故に、自身の刀剣男士達の中で近侍を務める者とは別に佩刀役も日替わりで選んでいた。行く戦場によって変わるだけではあるが、主に佩刀されると彼らはこと喜んだ。刀としての本能がそうさせるのだ。そして、翠玉が好んで握るのは自身の身の丈、およそ二倍程もある大太刀だった。母の本丸にて読んだ刀剣の逸話から、殿(しんがり)を務め果てた真柄直隆に強く興味をひかれたからだ。その気持ちが、大太刀すら振るう力に繋がっているのだ。
この日は城下町の戦場へ行く予定だった故に髭切と膝丸の二振一備を腰に据え、薬研藤四郎を懐に、姫武者の出立ちで大手門に有る転移ゲートを潜り戦場で指揮を執り、敵を屠っていた。そしていつも通りに進み帰還した筈だったが大手門を潜った直後、何処からか遡行軍の軍勢が雪崩れ込んで来た。対処をしてもしてもキリが無かった。遡行軍を相手取って丸一日、流石に無傷とは行かず手入れ部屋は稼働しっぱなしで手伝い札なぞとうに切れた。資材はたんまり有るがジリ貧になっている。逃げ出す為にゲートを開けるにも政府の施設や他の本丸へ雪崩れ込まれてはならぬ。手詰まりではあったが、此処で少しでも敵を減らし続ける事が己らに出来る残された唯一であると、翠玉は部下を鼓舞した。
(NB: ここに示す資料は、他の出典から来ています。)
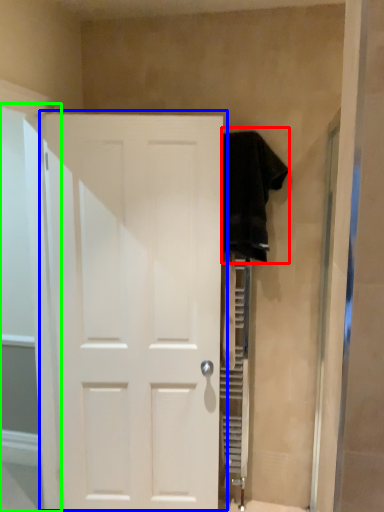 Question: Which is nearer to the clothing (highlighted by a red box)? door (highlighted by a blue box) or glass door (highlighted by a green box).

Choices:
 (A) door
 (B) glass door

Answer: (A) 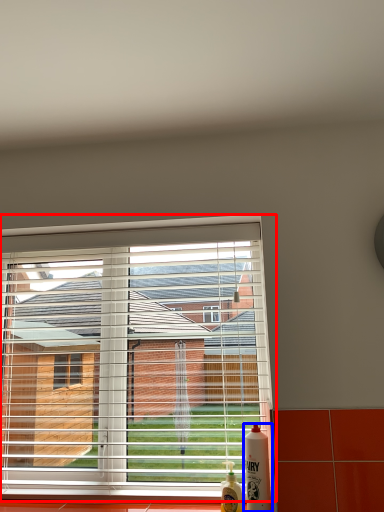 Question: Which object is closer to the camera taking this photo, window (highlighted by a red box) or bottle (highlighted by a blue box)?

Choices:
 (A) window
 (B) bottle

Answer: (B) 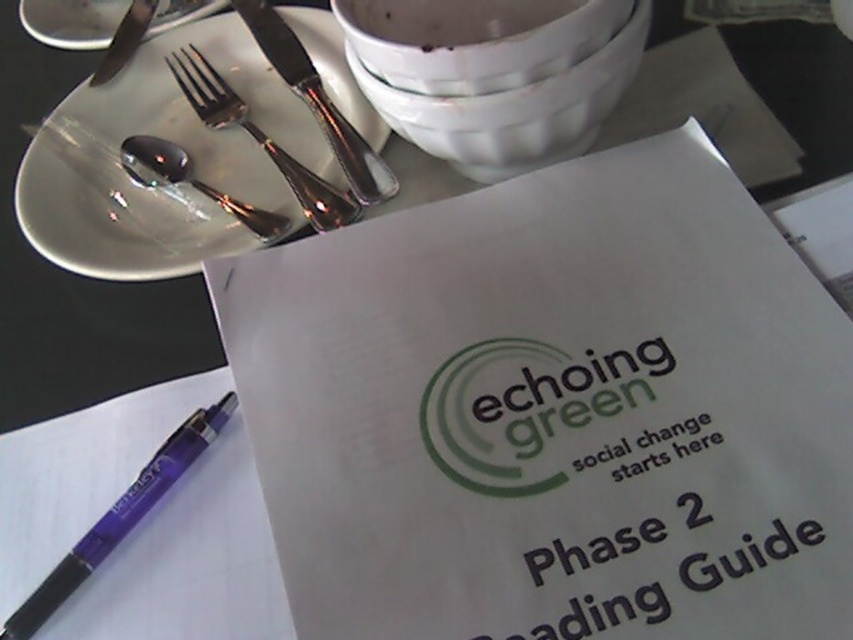 You are looking at the table setting and want to place a new item between the two points labeled as point (257, 164) and point (119, 12). Based on their positions, which point should the new item be closer to if it needs to be nearer to the viewer?

The new item should be placed closer to point (257, 164) because it is closer to the viewer than point (119, 12).

You are setting the table for a formal dinner and need to place the satin silver knife at upper left and shiny silver spoon at upper left. According to proper etiquette, which item should be placed closer to the plate?

The satin silver knife at upper left should be placed closer to the plate because it has a lesser width compared to the shiny silver spoon at upper left, and etiquette typically places smaller utensils nearest to the plate. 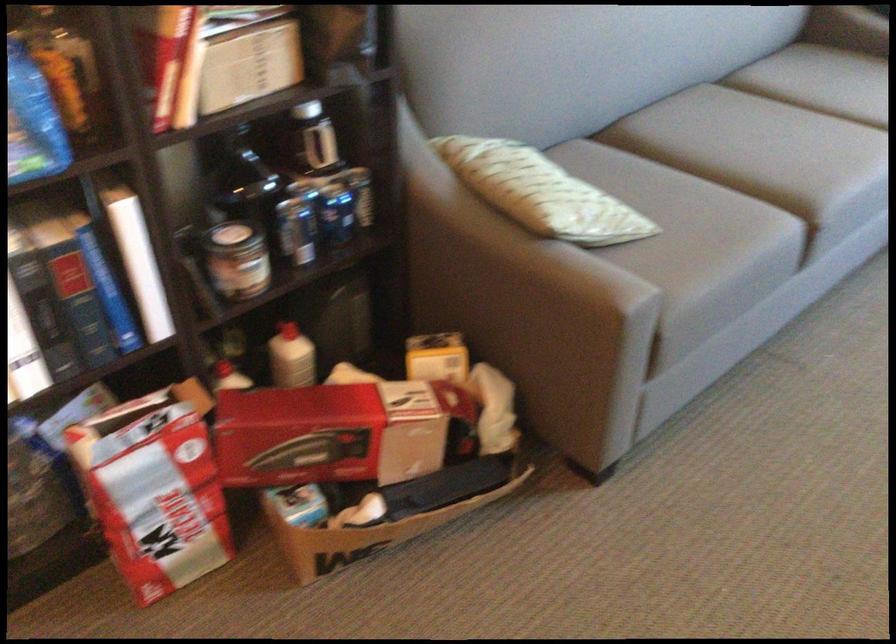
けれど、さしもの戦闘系審神者として名高い翠玉と言えど傷付いた刀剣男士達を手入れしながら補給も無しには終わり等見えて居た。分かって居た。死地であると、己らが既に死兵であると。其れでも刀剣男士の子でも在る翠玉は戦いを止める等、思い付きはしなかった。母に流れる薩摩の血の影響も有ったのかも知れぬ。母も中々の戦闘系審神者であった。
「私は此処だぞ!貴様きさんらの狙いは審神者だろう!」
手入れ用品を担ぎ、何とか顕現を解いた折れる寸前の持てるだけの幾振りかの刀剣を身体に括り付け、己が佩刀達を握りしめ、蛭巻きの痛み等とうの昔に感じなくなった筈の掌に感じる痛みを気にする事もせず、流れる血を拭う事もせず本丸を駆けていた。

「な、」
踏み出した足が踏んだのは、本丸の土でも無ければ畳でも板の間でも無かった。真白い床だった。真っ直ぐ向こうには眼鏡の男が新聞を読んでいた。その新聞には大きく「本丸襲撃」の文字があった。政府にこの様な場所が有るのだろうか?知らない男だ。こいつは誰だ。味方か敵か、と一瞬で考えるが、男は此方を見やると「次」とだけ言った。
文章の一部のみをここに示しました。